I doubt you can do that in California
Guess I’ll go to Nevada.
This guy gets it.
- Buy a kit.
- Buy a mechanical kit and an electronics package.
- Build from scratch
- Buy out of state
- Buy an open source machine and flash the firmware
- Buy your fucking gun in an alley (way easier, and maybe cheaper.)
- Design and distribute stls that have parts that may be interpreted by whatever brain dead software is going to watch out for files, and print in two batches, say, something that may look like a lower, and then an upper, for a a nerf gun, for example, to glut the system.
The list goes on…
Supporters say the measure tackles the problem before a downloadable file becomes an untraceable weapon. Everytown for Gun Safety says recoveries of 3D-printed crime guns across 20 cities have risen nearly 1,000% over the past five years, and argues that cheaper, more capable printers are already being used in illegal ghost gun operations.
Ooooh, that’s two large red flags for me (disregarding the litany of red flags the concept in general has). Every town being involved makes me question the data on its face, given the number of times I saw gang violence near a school out of school hours listed as a school shooting in their database, as does a large percentage increase with no hard numbers. If they recovered 1 gun last year and 11 this year, that’s a 1000% increase, but the percentage sounds so much worse than the real number.
Good luck. Tough to pick a more DIY-oriented bunch of hobbyists who would rather build their own hardware and compile their own software over allowing their printer to narc on them to the government.
RepRap 2: Countersurveillance Boogaloo, launching soon.
I am feeling bad for all the people that bought Bambu.
Us digital hippies just believe in free data and world peace, man.
in the name of public safety
In the name of gutting small manufacturing and the ability to repair your own devices. This has never had anything to do with safety, as they can’t even do the thing the bill demands. Fucking asinine
Next steps I’m sure. Then they ban you from printing anything that resembles a patented device, anything that looks like a medical device (can’t skip certification), and anything that looks like a toy (SAVE THE CHILDREN!).
Glad I got one with open source firmware before it all goes totally to shit
Assembly Bill 2047, the California Firearm Printing Prevention Act, passed the state Assembly by 58 votes to 19 and has moved to the Senate.
Why use AI generated bullshit images like this techspot…

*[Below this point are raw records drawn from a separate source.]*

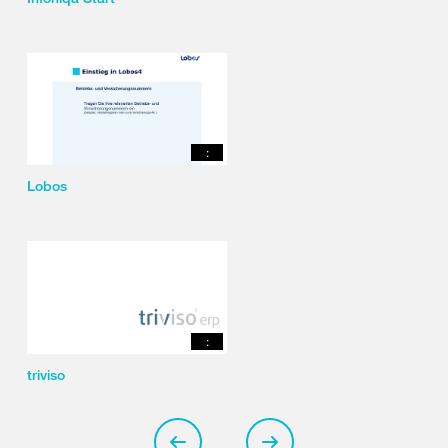
:
Lobos
:
triviso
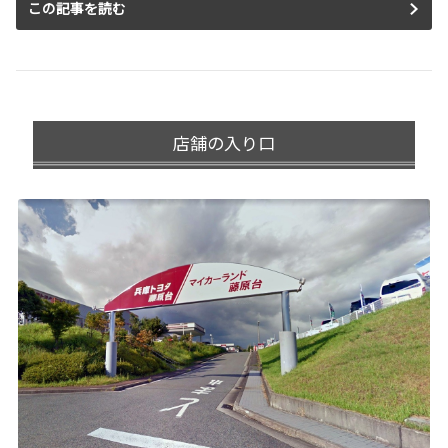
この記事を読む
店舗の入り口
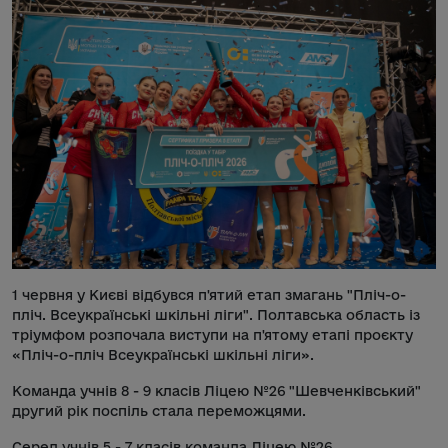
1 червня у Києві відбувся п'ятий етап змагань "Пліч-о-
пліч. Всеукраїнські шкільні ліги". Полтавська область із
тріумфом розпочала виступи на п'ятому етапі проєкту
«Пліч-о-пліч Всеукраїнські шкільні ліги».
Команда учнів 8 - 9 класів Ліцею №26 "Шевченківський"
другий рік поспіль стала переможцями.
Серед учнів 5 - 7 класів команда Ліцею №26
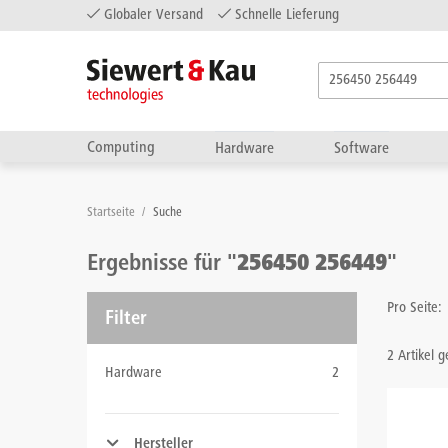
Globaler Versand
Schnelle Lieferung
Computing
Hardware
Software
Startseite
/
Suche
Ergebnisse für "
256450 256449
"
Pro Seite:
Filter
2 Artikel 
Hardware
2
Hersteller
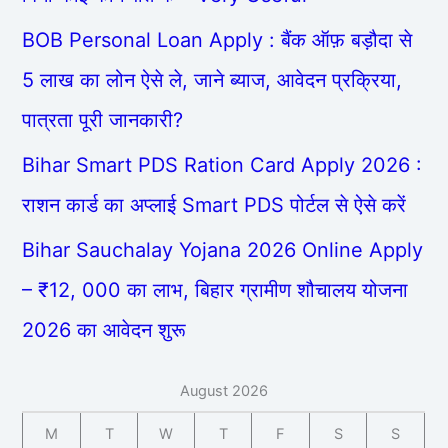
BOB Personal Loan Apply : बैंक ऑफ़ बड़ौदा से
5 लाख का लोन ऐसे ले, जाने ब्याज, आवेदन प्रक्रिया,
पात्रता पूरी जानकारी?
Bihar Smart PDS Ration Card Apply 2026 :
राशन कार्ड का अप्लाई Smart PDS पोर्टल से ऐसे करें
Bihar Sauchalay Yojana 2026 Online Apply
– ₹12, 000 का लाभ, बिहार ग्रामीण शौचालय योजना
2026 का आवेदन शुरू
August 2026
M
T
W
T
F
S
S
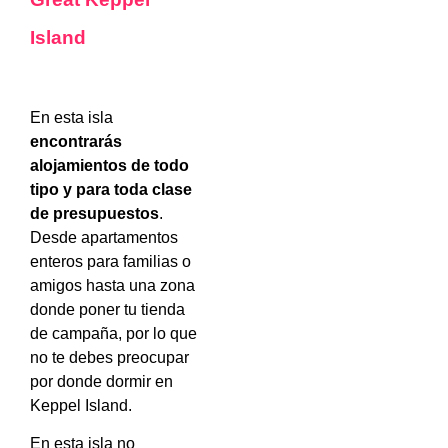
Island
En esta isla
encontrarás
alojamientos de todo
tipo y para toda clase
de presupuestos
.
Desde apartamentos
enteros para familias o
amigos hasta una zona
donde poner tu tienda
de campaña, por lo que
no te debes preocupar
por donde dormir en
Keppel Island.
En esta isla no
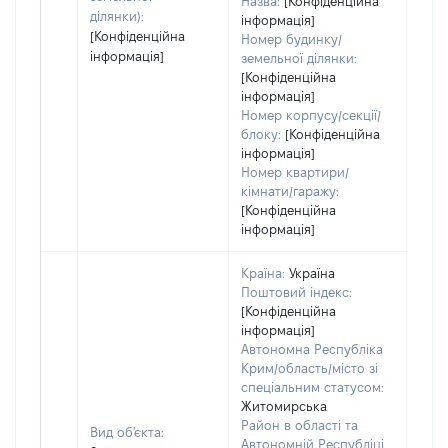
Назва:
[Конфіденційна
ділянки):
інформація]
[Конфіденційна
Номер будинку/
інформація]
земельної ділянки:
[Конфіденційна
інформація]
Номер корпусу/секції/
блоку:
[Конфіденційна
інформація]
Номер квартири/
кімнати/гаражу:
[Конфіденційна
інформація]
Країна:
Україна
Поштовий індекс:
[Конфіденційна
інформація]
Автономна Республіка
Крим/область/місто зі
спеціальним статусом:
Житомирська
Район в області та
Вид об'єкта:
Автономній Республіці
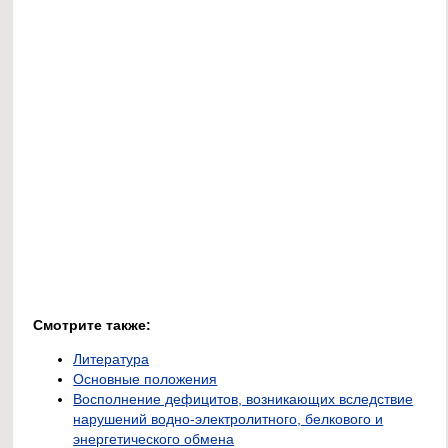
Смотрите также:
Литература
Основные положения
Восполнение дефицитов, возникающих вследствие
нарушений водно-электролитного, белкового и
энергетического обмена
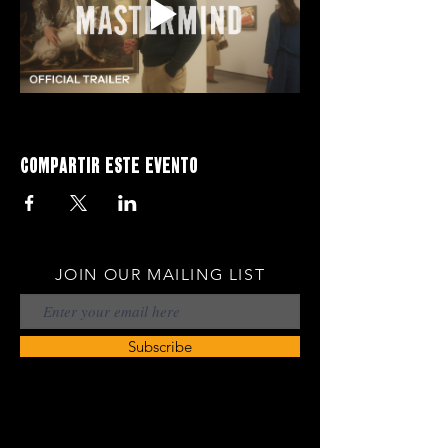
Compartir este evento
JOIN OUR MAILING LIST
Subscribe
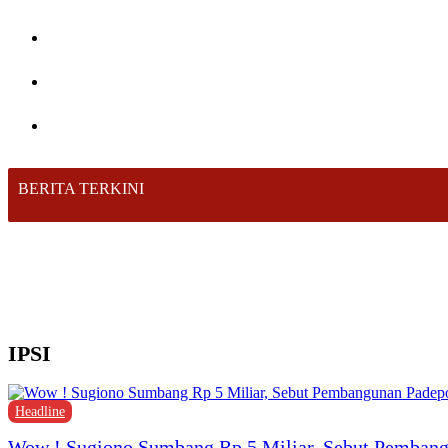
BERITA TERKINI
IPSI
Headline
Wow ! Sugiono Sumbang Rp 5 Miliar, Sebut Pemban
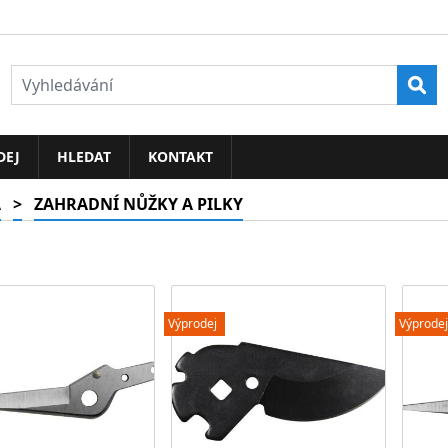
Vyh
DEJ
HLEDAT
KONTAKT
A
>
ZAHRADNÍ NŮŽKY A PILKY
Výprodej
Výprodej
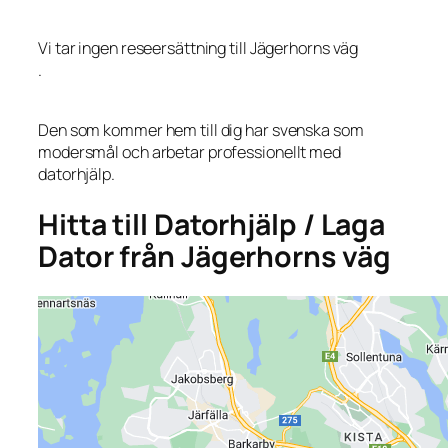
Vi tar ingen reseersättning till Jägerhorns väg
.
Den som kommer hem till dig har svenska som
modersmål och arbetar professionellt med
datorhjälp.
Hitta till Datorhjälp / Laga
Dator från Jägerhorns väg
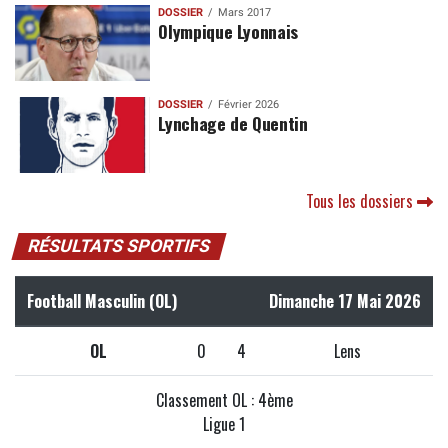
DOSSIER
Mars 2017
Olympique Lyonnais
DOSSIER
Février 2026
Lynchage de Quentin
Tous les dossiers
RÉSULTATS SPORTIFS
Football Masculin (OL)
Dimanche 17 Mai 2026
OL
0
4
Lens
Classement OL : 4ème
Ligue 1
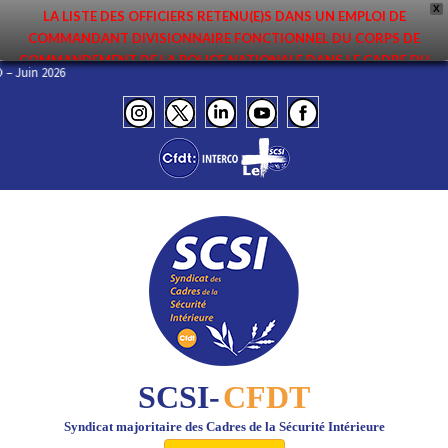
X
LA LISTE DES OFFICIERS RETENU(E)S DANS UN EMPLOI DE
COMMANDANT DIVISIONNAIRE FONCTIONNEL DU CORPS DE
COMMANDEMENT DE LA POLICE NATIONALE DANS LE CADRE DU
INFO – Juin 2026
PREMIER MOUVEMENT 2026 A ÉTÉ DIFFUSÉE. ELLE EST DISPONIBLE EN
PAGES PROTÉGÉES DU SITE. FÉLICITATIONS AUX NOMMÉ(E)S !
SCSI-
CFDT
Syndicat majoritaire des Cadres de la Sécurité Intérieure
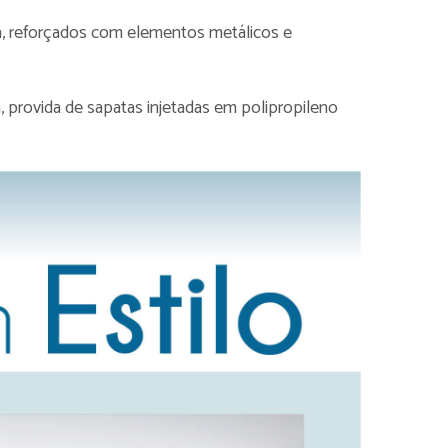
a, reforçados com elementos metálicos e
, provida de sapatas injetadas em polipropileno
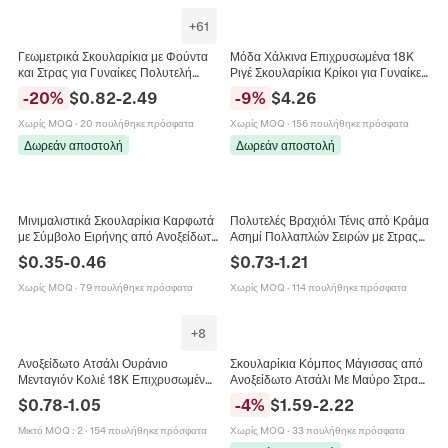
+
61
Γεωμετρικά Σκουλαρίκια με Φούντα
Μόδα Χάλκινα Επιχρυσωμένα 18K
και Στρας για Γυναίκες Πολυτελή
Ριγέ Σκουλαρίκια Κρίκοι για Γυναίκες
Σκουλαρίκια με Τεχνητά
Ευρωπαϊκό Στυλ Γεωμετρικό
-
20
%
$
0.82
-
2.49
-
9
%
$
4.26
Μαργαριτάρια με Καρφίτσα Ασήμι
Σκουλαρίκι Με Καρφίτσα Ασήμι 925
925
Χωρίς MOQ
·
20 πουλήθηκε πρόσφατα
Χωρίς MOQ
·
156 πουλήθηκε πρόσφατα
Δωρεάν αποστολή
Δωρεάν αποστολή
Μινιμαλιστικά Σκουλαρίκια Καρφωτά
Πολυτελές Βραχιόλι Τένις από Κράμα
με Σύμβολο Ειρήνης από Ανοξείδωτο
Ασημί Πολλαπλών Σειρών με Στρας
Ατσάλι για Άνδρες και Γυναίκες
για Γυναίκες Κομψό Λαμπερό
$
0.35
-
0.46
$
0.73
-
1.21
Γεωμετρικά Στρογγυλά Κοσμήματα
Κόσμημα Δώρο Ραντεβού
Χωρίς MOQ
·
79 πουλήθηκε πρόσφατα
Χωρίς MOQ
·
114 πουλήθηκε πρόσφατα
+
8
Ανοξείδωτο Ατσάλι Ουράνιο
Σκουλαρίκια Κόμπος Μάγισσας από
Μενταγιόν Κολιέ 18K Επιχρυσωμένο
Ανοξείδωτο Ατσάλι Με Μαύρο Στρας
Μποέμ Φεγγάρι Ήλιος Αστέρι Μάτι
Κελτικός Κόμπος Γεωμετρικά
$
0.78
-
1.05
-
4
%
$
1.59
-
2.22
Κολιέ για Γυναίκες Κοσμήματα
Σκουλαρίκια Γυναικεία
Μικτό MOQ
:
2
·
154 πουλήθηκε πρόσφατα
Χωρίς MOQ
·
33 πουλήθηκε πρόσφατα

That appears to be the 3D Systems Cube 2 3D Printer:
Is it AI generated though? The quality looks pretty good to me

The text is fine, but thats not a printer ive ever seen, i dont think its a real product, looks like a promotional render for some kind of small form factor printer with a built in dry chamber. Cool idea, but its not a real product, or its incredibly low volume.
Edit: also the “gun” is bigger than the print bed, which cant happen. And the gun is huge, way bigger than actual gun unless that printer is tiny tiny. It might be a 3d render but 100% not done by someone who understands how any of this tech works. AI would be a strong candidate for all the mistakes
, i dont think its a real product,
Cubify 3D

only 140mm buildplate, what? is this a gun for ants?!

I posted above, but it is a real product:
3D Systems Cube 2 3D Printer:
Neat, if i wasnt trying to avoid bed slingers might have picked one up
Sad to see AI, but honestly that image made me laugh, because it seems to come straight from the mind of the author of this bill.
Hah true, it is sufficiently ridiculous and stupid.